The latest journalistic investigation carried out by Times of Malta, OCCRP, and The Shift, goes further than what had already been known about Muscat’s consultancy job with the Swiss company Accutor.

In the latest instalment, it was revealed that one of the firms named Accutor from which Muscat had received payments had originally been named VGH Europe and was set up by Ram Tumuluri, an investor in the Malta VGH company.

The information available in the public domain so far closes the circle of how money flowed from the Malta hospitals concessionaire to Accutor and from Accutor to Muscat. The former prime minister denies his consultancy had anything to do with the Malta hospitals operations, insisting he will fight what he has called “false claims” tooth and nail.

It has to be seen whether the magisterial inquiry into the hospitals deal concludes that criminal action should be taken against Muscat and others, who occupied high public office. The inquiry has not yet finished its work, four years after it started upon a request filed by rule of law NGO Repubblika.

No other prime minister in Malta’s history has ever been implicated in potentially criminal acts as Muscat has been. This is not something to be taken lightly.

But irrespective of who the inquiry indicts, the truth of the matter remains that the hospitals concession contract was conceived with ill intent from day one. The Auditor General has provided ample proof of this in three voluminous reports covering the deal from inception to its final transfer to Steward Healthcare.

The nail in the coffin came earlier this year when Judge Francesco Depasquale annulled the contract on the basis of fraud and the fact that agreed milestones were not achieved.

And while all this is being played out in different fora, the Maltese people have been denied what was promised – a new Gozo hospital, a refurbished Karen Grech Rehabilitation hospital, and a new St Luke’s that would primarily house medical tourists.

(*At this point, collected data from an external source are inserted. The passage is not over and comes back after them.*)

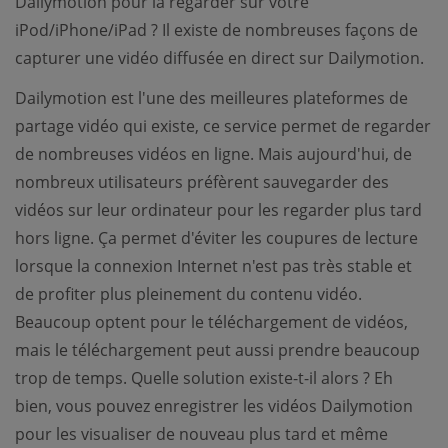
Dailymotion pour la regarder sur votre
iPod/iPhone/iPad ? Il existe de nombreuses façons de
capturer une vidéo diffusée en direct sur Dailymotion.
Dailymotion est l'une des meilleures plateformes de
partage vidéo qui existe, ce service permet de regarder
de nombreuses vidéos en ligne. Mais aujourd'hui, de
nombreux utilisateurs préfèrent sauvegarder des
vidéos sur leur ordinateur pour les regarder plus tard
hors ligne. Ça permet d'éviter les coupures de lecture
lorsque la connexion Internet n'est pas très stable et
de profiter plus pleinement du contenu vidéo.
Beaucoup optent pour le téléchargement de vidéos,
mais le téléchargement peut aussi prendre beaucoup
trop de temps. Quelle solution existe-t-il alors ? Eh
bien, vous pouvez enregistrer les vidéos Dailymotion
pour les visualiser de nouveau plus tard et même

But it is not just the promised €200 million in investments that has failed to materialise. The lost opportunity cost of making further investments cannot be ignored either. Not enough public money was pumped into existing hospital facilities and staff because of the hefty payments that were being made to VGH and Steward. This has led to overcrowding in hospital and lengthier waiting times for medical interventions.

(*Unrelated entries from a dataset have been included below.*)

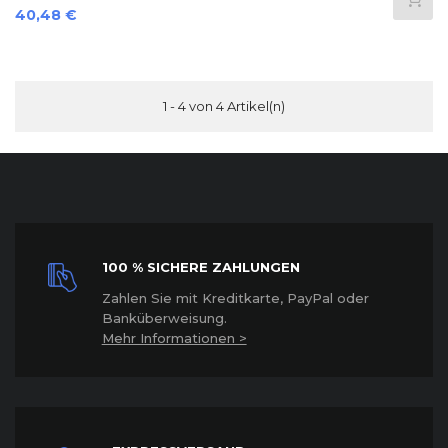
Preis
40,48 €
1 - 4 von 4 Artikel(n)
100 % SICHERE ZAHLUNGEN
Z
ahlen Sie mit Kreditkarte, PayPal oder
Banküberweisung.
Mehr Informationen >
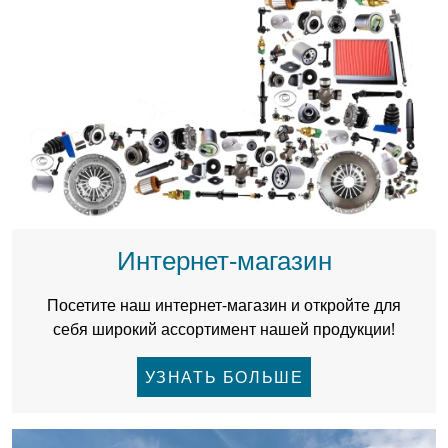
Интернет-магазин
Посетите наш интернет-магазин и откройте для
себя широкий ассортимент нашей продукции!
УЗНАТЬ БОЛЬШЕ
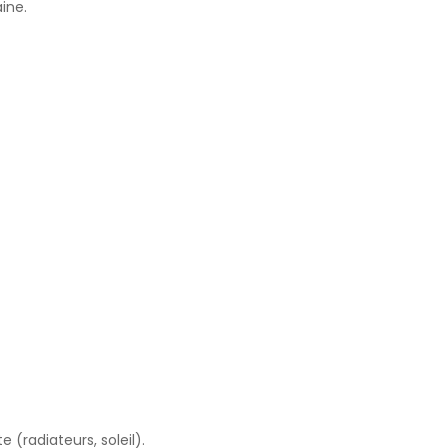
aine.
e (radiateurs, soleil).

Whichever way you look at this deal and its wider political ramifications; it stinks to high heaven. It is the epitome of bad governance and corruption, which is why no stone should remain unturned to ensure that those responsible are brought to justice.

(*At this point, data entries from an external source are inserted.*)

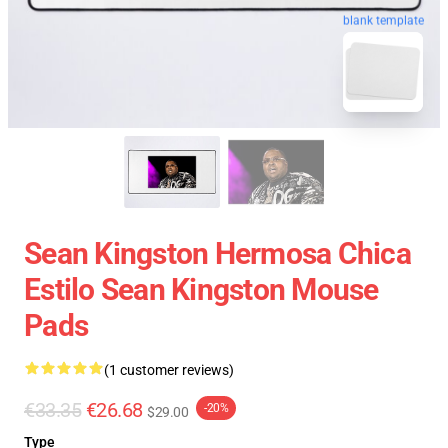
blank template
Sean Kingston Hermosa Chica
Estilo Sean Kingston Mouse
Pads
(1 customer reviews)
€33.35
€26.68
-20%
$29.00
Type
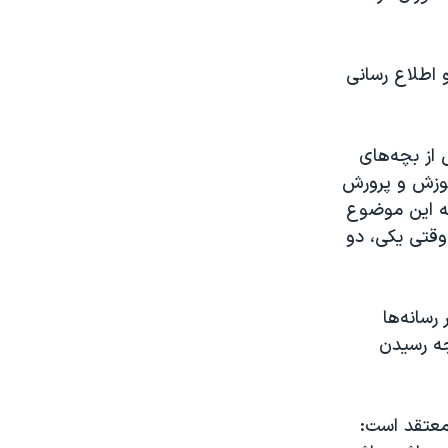
 اطلاع رسانی
از بچه‌های
آموزش و پرورش
که این موضوع
 وقتی یکی، دو
رسانه‌ها
جه رسیدن
معتقد است:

Bad governance erodes the implied trust that binds all actors in a democratic society. It harms the State, the individual and business. No one is immune from the ill effects of bad governance.

Bad governance distorts the market because it creates unfair competition to the detriment of legitimate firms that act ethically.

This is why the country should take stock of the situation and develop robust laws that make people in public office, including elected officials, accountable for their actions.